_Given data_
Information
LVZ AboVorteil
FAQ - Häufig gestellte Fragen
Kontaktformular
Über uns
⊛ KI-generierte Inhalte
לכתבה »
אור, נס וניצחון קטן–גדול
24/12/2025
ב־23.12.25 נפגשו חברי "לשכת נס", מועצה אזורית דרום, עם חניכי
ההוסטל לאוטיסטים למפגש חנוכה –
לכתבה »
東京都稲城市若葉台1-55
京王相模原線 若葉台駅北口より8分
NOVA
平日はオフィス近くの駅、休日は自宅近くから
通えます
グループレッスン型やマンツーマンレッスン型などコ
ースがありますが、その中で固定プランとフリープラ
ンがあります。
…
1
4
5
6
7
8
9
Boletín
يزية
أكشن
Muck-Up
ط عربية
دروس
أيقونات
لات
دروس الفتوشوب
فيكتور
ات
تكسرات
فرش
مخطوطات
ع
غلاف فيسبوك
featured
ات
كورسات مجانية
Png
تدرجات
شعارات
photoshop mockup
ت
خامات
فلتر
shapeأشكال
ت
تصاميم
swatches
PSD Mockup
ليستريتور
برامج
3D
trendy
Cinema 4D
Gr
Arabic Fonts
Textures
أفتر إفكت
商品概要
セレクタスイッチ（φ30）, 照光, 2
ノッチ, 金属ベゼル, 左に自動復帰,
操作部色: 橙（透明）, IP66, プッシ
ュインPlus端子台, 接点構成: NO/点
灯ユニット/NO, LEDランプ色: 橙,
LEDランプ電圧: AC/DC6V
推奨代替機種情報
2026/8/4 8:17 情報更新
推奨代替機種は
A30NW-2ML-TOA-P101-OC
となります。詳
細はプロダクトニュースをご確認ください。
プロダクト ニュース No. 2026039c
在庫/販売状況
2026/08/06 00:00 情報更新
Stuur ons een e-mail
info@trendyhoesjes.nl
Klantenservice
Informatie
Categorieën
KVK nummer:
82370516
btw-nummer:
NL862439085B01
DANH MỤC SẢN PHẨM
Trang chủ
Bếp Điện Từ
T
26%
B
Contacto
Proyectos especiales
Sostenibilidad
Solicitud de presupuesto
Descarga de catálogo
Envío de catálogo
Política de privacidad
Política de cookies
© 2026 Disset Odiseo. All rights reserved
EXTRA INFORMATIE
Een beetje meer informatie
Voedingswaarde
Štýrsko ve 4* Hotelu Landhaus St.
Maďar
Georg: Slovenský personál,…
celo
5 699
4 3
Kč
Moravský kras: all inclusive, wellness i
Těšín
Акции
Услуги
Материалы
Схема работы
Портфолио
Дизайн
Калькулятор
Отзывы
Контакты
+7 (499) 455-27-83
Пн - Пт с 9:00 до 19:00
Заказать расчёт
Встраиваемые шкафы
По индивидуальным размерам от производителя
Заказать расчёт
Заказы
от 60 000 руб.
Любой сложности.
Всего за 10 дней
==
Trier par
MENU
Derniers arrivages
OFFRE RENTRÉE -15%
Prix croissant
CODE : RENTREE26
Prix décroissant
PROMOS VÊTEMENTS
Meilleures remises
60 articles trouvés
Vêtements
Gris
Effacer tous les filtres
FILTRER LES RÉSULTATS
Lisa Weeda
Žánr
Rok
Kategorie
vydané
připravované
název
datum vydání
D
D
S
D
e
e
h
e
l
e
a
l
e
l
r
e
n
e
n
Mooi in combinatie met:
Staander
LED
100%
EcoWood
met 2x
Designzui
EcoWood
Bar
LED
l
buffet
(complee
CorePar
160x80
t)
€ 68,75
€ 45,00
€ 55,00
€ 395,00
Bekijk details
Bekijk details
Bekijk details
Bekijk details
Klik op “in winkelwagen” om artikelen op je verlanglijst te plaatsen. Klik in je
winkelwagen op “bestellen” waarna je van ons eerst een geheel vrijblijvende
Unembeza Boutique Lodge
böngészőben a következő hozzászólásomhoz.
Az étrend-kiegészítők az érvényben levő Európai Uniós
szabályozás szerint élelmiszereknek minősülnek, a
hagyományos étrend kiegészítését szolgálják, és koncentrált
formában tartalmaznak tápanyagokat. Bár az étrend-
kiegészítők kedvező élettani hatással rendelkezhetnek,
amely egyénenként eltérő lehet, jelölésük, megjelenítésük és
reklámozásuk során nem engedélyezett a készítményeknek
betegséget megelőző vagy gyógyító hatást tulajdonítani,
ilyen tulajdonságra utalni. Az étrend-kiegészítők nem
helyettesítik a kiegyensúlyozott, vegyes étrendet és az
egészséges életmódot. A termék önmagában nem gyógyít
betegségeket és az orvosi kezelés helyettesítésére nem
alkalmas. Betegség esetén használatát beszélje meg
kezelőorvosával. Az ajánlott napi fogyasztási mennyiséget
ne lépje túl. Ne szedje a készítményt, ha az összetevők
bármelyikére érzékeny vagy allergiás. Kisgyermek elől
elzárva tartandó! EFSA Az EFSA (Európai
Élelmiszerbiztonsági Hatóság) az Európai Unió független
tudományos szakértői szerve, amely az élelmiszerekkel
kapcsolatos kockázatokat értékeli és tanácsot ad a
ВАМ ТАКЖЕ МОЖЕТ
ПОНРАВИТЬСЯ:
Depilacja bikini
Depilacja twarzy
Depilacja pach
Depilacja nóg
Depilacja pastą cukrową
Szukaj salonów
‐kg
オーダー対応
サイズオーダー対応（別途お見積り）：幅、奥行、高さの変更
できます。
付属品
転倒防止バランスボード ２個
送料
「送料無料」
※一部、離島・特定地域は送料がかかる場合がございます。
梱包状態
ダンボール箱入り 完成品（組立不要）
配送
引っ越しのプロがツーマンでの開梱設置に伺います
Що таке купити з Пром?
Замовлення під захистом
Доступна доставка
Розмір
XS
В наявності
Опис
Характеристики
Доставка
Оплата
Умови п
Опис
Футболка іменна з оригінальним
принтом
--
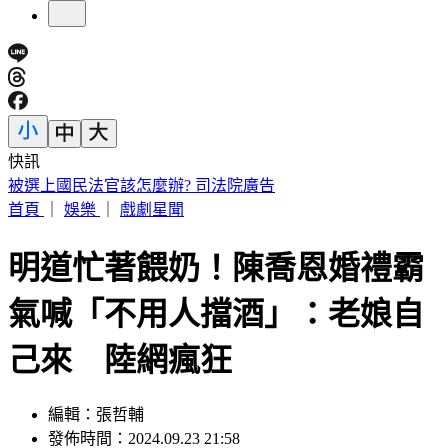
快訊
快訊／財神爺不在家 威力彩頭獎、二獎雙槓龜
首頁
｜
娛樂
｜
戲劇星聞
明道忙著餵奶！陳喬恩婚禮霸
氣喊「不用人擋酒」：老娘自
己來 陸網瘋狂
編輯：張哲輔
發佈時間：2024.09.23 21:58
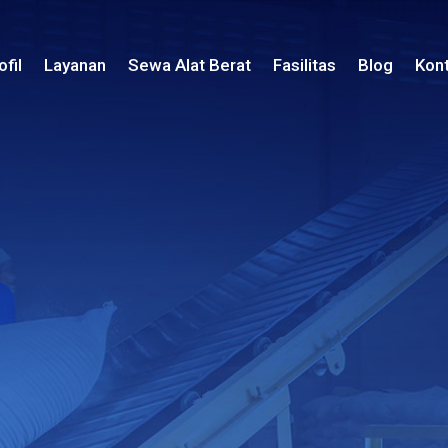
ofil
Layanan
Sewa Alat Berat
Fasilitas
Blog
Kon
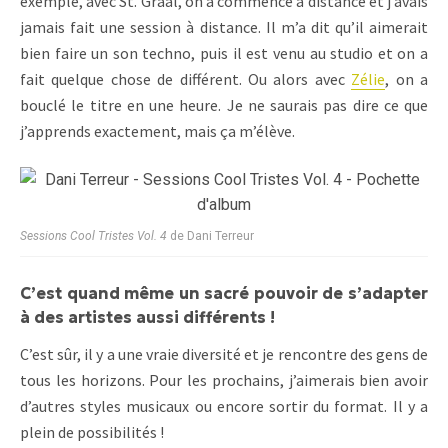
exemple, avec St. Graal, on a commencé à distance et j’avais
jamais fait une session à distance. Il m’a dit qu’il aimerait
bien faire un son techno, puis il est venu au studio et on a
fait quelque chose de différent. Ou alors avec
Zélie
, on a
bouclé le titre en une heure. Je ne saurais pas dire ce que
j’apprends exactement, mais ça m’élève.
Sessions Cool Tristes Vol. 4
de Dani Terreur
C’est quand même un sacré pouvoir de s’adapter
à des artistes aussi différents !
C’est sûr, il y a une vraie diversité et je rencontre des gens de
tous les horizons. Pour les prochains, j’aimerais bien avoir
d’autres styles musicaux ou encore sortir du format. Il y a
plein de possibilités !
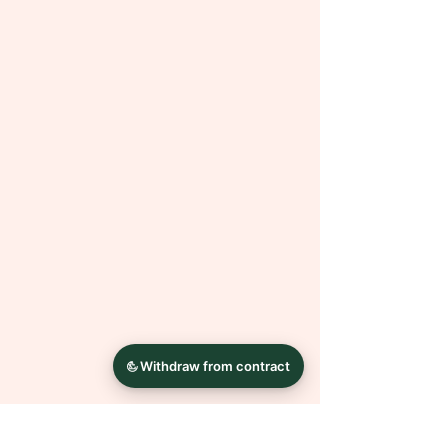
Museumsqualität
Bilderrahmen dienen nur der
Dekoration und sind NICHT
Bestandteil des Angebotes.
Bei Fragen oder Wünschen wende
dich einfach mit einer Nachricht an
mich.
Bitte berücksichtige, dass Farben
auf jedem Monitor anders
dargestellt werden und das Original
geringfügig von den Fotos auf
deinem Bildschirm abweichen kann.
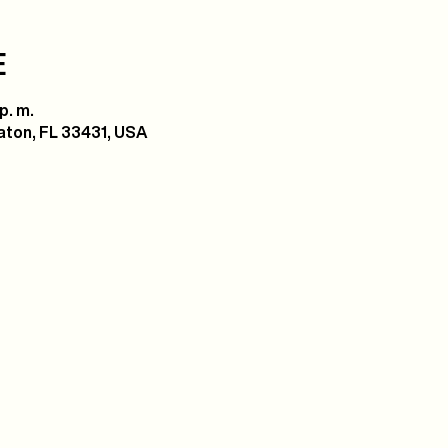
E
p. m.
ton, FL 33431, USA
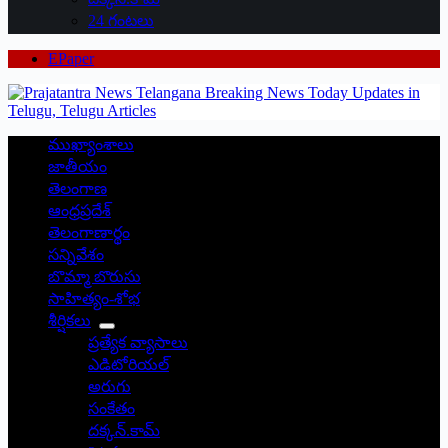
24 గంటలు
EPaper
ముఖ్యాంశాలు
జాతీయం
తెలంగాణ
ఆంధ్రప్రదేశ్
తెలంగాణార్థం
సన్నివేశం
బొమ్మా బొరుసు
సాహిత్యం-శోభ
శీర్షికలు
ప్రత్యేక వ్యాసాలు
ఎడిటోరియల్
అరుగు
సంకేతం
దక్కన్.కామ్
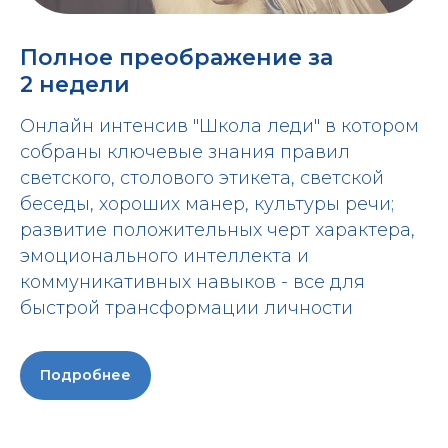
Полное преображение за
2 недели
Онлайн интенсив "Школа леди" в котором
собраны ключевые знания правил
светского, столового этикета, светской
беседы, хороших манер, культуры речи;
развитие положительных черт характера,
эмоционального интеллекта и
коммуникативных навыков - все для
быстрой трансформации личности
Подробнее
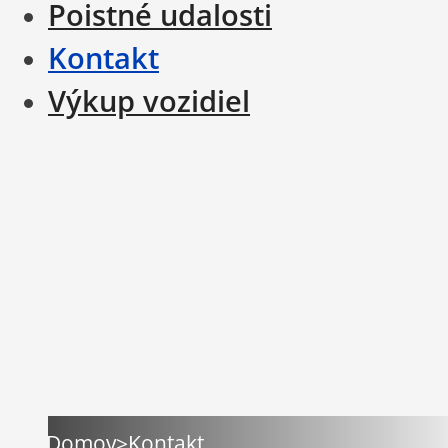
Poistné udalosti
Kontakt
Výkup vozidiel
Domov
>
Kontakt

_Your objective_
The answer must consist of every line from the entries that holds the string "bien".

_Reply_
bien faire un son techno, puis il est venu au studio et on a
tous les horizons. Pour les prochains, j’aimerais bien avoir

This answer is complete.